* **Your instructions**: Pull every line containing the word "Preferences" from the records.

(Document layout detection data)
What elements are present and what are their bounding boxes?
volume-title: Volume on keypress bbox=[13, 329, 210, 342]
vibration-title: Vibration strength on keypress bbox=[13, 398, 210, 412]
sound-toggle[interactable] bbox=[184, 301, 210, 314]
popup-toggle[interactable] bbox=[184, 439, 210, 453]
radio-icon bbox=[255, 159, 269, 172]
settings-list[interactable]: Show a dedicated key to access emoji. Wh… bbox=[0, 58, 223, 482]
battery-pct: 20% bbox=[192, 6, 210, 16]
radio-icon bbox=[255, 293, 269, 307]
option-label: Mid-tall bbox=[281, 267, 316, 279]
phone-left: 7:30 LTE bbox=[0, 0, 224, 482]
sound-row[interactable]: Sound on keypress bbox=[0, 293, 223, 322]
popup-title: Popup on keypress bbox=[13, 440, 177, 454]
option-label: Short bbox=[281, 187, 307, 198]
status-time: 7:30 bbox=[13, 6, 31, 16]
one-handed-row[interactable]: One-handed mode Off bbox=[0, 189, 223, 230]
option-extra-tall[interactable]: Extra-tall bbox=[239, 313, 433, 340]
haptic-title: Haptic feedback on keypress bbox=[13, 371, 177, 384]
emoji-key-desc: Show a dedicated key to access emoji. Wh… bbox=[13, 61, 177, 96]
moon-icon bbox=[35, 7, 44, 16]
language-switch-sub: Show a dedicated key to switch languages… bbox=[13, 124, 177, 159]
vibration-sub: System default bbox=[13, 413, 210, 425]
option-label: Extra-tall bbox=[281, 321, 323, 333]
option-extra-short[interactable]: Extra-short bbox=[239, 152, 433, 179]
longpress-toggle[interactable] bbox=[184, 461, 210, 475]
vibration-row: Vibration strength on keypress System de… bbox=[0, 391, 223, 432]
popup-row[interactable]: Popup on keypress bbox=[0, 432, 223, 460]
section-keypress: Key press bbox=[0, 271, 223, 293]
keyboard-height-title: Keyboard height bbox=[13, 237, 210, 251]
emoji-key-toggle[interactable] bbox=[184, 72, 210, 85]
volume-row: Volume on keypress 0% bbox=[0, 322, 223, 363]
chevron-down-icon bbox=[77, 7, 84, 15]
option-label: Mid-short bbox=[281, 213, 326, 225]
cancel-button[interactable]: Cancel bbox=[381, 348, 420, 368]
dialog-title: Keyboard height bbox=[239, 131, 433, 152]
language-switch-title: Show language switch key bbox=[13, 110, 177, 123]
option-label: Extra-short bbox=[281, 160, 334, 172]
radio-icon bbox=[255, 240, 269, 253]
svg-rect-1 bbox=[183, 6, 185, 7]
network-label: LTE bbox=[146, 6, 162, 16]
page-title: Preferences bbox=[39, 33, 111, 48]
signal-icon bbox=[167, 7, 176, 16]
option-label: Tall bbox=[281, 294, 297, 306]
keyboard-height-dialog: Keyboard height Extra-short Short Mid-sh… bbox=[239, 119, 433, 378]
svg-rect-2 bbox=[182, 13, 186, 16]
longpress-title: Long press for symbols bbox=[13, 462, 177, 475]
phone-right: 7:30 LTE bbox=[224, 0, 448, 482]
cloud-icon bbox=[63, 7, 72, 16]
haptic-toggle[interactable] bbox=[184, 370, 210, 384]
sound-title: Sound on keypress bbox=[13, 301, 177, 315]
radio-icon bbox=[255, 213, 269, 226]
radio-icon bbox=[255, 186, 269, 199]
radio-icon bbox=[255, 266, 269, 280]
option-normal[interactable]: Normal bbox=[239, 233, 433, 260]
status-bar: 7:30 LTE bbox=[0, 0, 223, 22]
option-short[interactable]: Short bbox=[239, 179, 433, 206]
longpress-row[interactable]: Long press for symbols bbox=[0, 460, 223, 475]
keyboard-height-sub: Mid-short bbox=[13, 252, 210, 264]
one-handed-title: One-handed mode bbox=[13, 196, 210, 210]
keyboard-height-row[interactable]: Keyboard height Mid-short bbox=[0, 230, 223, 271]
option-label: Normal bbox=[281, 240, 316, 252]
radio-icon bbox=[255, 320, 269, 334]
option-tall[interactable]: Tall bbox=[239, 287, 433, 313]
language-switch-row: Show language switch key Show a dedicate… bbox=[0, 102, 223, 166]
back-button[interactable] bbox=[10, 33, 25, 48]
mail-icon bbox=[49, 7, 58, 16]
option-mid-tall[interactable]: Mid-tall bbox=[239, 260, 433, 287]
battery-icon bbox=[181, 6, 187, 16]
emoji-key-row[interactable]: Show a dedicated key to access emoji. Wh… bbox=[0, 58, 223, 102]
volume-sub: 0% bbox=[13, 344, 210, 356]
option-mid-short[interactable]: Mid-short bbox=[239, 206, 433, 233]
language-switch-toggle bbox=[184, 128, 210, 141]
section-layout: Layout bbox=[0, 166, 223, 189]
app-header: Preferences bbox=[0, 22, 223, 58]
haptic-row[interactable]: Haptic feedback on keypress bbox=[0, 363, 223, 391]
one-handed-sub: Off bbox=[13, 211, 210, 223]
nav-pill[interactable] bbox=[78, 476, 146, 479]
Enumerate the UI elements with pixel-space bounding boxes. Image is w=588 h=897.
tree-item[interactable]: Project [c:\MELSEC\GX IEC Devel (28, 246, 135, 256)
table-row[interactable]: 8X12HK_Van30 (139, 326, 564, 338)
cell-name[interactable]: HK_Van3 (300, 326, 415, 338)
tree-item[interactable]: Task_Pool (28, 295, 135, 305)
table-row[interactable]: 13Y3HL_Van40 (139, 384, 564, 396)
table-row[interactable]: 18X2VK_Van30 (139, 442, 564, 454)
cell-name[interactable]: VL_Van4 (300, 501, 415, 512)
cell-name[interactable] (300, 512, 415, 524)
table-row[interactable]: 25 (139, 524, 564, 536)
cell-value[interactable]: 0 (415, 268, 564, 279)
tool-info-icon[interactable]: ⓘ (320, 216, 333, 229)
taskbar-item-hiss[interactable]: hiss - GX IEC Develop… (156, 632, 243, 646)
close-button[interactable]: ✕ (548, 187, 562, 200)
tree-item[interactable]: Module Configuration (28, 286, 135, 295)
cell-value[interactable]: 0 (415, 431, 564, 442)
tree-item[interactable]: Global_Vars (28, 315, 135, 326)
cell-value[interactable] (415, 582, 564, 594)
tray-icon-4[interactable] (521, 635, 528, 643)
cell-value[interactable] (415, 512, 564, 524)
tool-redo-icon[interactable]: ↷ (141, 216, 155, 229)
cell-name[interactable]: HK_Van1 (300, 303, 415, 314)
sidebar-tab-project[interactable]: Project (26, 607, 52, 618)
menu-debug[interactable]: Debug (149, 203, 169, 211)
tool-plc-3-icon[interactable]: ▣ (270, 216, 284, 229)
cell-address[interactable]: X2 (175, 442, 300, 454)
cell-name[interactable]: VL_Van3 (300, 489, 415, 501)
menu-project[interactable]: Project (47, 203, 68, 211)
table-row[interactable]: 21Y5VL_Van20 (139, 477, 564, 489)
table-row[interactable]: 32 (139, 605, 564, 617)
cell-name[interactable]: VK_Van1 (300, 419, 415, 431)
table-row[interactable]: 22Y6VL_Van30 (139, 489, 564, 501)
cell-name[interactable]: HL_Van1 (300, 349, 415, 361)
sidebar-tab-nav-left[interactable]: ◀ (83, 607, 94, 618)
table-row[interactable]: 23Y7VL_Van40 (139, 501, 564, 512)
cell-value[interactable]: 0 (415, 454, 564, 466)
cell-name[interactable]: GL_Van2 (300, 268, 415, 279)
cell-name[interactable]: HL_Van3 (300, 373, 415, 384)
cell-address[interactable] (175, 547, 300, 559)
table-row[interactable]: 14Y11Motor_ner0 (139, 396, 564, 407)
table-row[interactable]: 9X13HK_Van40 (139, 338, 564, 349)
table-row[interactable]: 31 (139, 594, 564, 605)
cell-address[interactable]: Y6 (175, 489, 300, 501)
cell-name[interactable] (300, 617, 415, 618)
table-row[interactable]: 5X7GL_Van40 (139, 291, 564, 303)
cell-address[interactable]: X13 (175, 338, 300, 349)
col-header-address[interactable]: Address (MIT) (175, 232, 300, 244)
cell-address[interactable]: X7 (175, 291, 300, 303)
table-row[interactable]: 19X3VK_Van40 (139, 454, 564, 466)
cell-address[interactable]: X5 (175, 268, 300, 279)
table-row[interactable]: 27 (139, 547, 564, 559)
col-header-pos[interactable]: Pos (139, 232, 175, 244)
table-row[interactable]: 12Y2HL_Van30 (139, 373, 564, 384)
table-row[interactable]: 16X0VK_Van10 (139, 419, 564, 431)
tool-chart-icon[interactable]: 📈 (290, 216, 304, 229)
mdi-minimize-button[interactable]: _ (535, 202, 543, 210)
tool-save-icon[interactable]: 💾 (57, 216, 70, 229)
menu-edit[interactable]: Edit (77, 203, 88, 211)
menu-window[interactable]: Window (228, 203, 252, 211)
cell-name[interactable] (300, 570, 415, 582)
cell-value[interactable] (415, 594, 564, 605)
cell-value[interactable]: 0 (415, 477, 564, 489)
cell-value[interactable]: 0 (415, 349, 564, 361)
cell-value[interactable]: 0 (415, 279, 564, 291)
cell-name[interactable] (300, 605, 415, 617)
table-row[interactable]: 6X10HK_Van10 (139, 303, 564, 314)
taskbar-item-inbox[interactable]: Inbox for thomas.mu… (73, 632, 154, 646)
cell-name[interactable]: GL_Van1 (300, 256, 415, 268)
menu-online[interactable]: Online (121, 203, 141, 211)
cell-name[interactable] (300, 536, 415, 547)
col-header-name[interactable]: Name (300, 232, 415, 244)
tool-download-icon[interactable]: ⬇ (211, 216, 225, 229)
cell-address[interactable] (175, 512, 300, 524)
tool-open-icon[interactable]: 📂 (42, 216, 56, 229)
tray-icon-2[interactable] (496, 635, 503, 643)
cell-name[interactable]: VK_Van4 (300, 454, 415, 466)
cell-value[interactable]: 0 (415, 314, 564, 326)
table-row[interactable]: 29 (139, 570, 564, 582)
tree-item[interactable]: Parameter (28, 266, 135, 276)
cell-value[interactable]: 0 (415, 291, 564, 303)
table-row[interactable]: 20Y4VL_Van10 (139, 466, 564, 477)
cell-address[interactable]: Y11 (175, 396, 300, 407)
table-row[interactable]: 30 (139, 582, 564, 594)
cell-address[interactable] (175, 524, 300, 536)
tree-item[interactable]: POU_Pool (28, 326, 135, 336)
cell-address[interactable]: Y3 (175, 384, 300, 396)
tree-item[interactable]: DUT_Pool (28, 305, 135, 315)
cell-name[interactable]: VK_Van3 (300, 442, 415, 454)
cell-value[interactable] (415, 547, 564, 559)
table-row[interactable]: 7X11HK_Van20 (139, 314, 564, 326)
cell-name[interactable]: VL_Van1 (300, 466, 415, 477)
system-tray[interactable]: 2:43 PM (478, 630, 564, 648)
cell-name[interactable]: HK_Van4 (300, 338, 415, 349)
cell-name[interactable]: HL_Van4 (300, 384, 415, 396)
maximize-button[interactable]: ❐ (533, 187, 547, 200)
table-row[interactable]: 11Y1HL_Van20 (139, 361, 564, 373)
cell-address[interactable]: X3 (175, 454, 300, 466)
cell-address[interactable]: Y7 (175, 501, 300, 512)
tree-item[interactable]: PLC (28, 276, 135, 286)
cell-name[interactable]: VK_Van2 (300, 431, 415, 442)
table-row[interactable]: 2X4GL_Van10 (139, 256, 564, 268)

* **Answer for the task**:
page-title: Preferences bbox=[39, 33, 111, 48]
app-header: Preferences bbox=[0, 22, 223, 58]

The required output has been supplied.